(DATA FOR PROCESSING begins)
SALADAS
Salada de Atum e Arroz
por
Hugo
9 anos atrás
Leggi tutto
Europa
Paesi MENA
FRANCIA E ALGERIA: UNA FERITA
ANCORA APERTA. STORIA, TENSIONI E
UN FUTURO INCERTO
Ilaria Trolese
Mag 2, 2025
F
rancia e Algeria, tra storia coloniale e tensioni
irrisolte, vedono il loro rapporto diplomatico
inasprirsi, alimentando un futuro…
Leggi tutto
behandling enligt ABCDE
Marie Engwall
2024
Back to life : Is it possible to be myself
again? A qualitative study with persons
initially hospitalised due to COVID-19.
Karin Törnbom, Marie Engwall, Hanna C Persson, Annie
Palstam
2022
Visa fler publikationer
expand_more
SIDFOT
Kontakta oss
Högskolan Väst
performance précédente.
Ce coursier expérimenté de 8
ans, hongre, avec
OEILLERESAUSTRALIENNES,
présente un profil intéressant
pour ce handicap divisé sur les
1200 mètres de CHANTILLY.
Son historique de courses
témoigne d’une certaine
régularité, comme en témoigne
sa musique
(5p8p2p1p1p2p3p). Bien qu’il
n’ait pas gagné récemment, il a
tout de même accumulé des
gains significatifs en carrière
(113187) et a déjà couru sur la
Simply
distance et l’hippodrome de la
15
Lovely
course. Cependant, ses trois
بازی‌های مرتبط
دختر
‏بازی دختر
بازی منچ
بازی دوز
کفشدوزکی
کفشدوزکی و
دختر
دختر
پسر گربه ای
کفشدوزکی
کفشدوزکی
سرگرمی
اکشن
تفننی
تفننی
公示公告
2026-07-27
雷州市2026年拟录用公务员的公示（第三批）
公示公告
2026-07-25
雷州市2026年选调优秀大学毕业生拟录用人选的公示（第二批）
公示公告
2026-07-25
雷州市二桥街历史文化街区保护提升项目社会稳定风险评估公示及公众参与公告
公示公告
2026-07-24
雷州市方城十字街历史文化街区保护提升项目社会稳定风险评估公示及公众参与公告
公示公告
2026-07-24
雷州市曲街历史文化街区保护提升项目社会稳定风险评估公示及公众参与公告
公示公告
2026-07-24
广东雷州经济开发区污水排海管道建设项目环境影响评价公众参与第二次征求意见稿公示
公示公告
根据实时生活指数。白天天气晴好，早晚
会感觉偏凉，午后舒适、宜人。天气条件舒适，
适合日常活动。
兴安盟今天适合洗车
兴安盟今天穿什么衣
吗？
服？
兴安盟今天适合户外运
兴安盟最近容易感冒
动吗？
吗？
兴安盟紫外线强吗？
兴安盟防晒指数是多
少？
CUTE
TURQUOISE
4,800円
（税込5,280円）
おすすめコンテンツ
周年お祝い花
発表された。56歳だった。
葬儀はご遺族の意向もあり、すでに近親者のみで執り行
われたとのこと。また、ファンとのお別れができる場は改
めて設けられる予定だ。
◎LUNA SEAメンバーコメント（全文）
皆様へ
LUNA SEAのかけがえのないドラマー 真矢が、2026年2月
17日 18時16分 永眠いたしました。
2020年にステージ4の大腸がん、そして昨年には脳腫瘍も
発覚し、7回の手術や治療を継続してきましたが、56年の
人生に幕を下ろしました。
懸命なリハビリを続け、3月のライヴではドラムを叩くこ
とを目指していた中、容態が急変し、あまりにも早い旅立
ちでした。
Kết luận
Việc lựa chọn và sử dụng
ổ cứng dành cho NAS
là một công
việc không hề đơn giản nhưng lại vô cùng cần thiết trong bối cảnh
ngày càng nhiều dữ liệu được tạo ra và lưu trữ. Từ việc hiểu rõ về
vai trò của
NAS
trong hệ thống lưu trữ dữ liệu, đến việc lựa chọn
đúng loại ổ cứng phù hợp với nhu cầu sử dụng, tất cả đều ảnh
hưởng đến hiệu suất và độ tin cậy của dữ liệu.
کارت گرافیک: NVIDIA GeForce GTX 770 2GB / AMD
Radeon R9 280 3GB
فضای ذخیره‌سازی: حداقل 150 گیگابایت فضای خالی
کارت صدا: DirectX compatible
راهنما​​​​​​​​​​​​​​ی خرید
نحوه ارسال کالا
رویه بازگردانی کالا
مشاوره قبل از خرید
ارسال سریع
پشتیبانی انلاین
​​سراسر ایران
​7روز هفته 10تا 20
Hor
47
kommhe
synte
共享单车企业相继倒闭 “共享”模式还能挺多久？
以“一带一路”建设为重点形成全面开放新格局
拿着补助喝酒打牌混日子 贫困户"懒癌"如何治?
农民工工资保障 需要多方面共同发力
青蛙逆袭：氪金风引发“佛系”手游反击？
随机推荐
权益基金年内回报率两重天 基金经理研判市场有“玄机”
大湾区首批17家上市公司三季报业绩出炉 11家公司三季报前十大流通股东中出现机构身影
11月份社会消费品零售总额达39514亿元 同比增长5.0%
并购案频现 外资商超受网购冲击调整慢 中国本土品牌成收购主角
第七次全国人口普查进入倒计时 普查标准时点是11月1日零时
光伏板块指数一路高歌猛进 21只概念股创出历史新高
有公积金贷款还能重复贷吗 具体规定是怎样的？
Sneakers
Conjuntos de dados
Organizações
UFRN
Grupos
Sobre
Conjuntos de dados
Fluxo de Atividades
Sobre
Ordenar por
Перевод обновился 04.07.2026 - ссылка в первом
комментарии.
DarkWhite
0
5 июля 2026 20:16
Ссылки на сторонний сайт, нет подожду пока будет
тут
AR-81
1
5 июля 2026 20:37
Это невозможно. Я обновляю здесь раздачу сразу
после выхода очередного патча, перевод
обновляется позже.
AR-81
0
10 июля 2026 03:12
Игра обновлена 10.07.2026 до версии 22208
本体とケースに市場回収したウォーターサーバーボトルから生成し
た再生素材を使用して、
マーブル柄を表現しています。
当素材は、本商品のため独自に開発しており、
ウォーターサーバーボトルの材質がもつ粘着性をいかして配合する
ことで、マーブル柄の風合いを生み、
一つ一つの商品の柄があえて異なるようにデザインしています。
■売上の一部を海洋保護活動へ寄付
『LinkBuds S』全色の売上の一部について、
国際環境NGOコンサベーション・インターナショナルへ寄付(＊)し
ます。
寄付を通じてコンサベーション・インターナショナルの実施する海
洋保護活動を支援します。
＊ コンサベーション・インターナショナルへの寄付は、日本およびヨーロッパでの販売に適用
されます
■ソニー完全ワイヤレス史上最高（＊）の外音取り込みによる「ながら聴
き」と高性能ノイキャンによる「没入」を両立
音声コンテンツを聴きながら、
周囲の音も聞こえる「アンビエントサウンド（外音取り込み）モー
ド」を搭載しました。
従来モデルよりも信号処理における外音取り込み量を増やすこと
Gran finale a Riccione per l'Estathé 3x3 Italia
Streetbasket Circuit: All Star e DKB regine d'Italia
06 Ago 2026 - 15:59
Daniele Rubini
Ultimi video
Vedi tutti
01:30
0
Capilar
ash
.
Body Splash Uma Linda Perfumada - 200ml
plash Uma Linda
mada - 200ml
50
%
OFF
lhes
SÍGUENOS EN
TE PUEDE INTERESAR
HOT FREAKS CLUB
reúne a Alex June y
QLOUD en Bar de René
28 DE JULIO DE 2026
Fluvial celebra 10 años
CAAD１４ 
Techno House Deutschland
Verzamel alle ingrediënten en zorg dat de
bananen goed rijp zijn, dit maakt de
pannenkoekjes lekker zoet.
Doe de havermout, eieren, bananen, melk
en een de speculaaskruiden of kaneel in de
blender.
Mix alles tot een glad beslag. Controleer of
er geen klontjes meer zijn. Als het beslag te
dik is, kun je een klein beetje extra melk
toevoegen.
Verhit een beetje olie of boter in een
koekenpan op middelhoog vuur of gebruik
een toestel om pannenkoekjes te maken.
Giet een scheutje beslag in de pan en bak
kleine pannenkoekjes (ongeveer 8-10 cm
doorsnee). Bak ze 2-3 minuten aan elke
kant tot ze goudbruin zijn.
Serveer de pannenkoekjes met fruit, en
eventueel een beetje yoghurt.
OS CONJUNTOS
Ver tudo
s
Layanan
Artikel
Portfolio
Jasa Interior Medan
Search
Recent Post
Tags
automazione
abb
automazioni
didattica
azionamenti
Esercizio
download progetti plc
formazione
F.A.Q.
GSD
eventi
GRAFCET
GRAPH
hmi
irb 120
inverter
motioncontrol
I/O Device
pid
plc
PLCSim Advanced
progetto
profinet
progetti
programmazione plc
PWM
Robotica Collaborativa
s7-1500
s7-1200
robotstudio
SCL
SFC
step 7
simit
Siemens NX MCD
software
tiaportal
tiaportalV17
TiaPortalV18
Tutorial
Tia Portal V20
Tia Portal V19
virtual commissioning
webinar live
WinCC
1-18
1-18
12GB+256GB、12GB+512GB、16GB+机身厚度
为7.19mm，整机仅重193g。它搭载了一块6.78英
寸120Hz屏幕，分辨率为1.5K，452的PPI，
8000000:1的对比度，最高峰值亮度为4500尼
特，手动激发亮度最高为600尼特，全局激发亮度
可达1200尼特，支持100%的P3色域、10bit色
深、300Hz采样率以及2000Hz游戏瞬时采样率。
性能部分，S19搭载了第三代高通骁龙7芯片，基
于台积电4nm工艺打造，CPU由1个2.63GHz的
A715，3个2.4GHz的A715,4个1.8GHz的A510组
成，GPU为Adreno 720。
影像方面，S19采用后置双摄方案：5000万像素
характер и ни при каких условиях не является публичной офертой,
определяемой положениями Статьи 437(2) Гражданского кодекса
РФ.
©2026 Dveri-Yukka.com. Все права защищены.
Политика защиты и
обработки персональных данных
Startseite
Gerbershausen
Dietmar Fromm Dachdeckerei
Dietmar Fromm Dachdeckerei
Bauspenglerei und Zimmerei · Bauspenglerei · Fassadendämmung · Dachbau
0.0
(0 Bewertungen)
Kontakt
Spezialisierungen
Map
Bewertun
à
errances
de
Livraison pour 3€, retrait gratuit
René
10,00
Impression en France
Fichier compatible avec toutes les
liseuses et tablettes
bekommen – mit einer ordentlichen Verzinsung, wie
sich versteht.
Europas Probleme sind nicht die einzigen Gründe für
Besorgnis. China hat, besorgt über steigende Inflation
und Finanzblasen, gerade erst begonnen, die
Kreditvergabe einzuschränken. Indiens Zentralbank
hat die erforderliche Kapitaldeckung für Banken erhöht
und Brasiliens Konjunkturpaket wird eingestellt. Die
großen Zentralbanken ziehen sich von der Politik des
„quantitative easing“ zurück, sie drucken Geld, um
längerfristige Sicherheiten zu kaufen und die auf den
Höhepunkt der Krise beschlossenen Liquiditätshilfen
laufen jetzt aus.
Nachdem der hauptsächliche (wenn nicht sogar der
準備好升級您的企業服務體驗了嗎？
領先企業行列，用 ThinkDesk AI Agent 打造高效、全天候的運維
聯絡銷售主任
(DATA FOR PROCESSING ends)
# WHAT IS EXPECTED
Only certain lines are wanted. Please return exactly those from the top of the data through the line with "Back to life : Is it possible to be myself".

# TASK OUTPUT
SALADAS
Salada de Atum e Arroz
por
Hugo
9 anos atrás
Leggi tutto
Europa
Paesi MENA
FRANCIA E ALGERIA: UNA FERITA
ANCORA APERTA. STORIA, TENSIONI E
UN FUTURO INCERTO
Ilaria Trolese
Mag 2, 2025
F
rancia e Algeria, tra storia coloniale e tensioni
irrisolte, vedono il loro rapporto diplomatico
inasprirsi, alimentando un futuro…
Leggi tutto
behandling enligt ABCDE
Marie Engwall
2024
Back to life : Is it possible to be myself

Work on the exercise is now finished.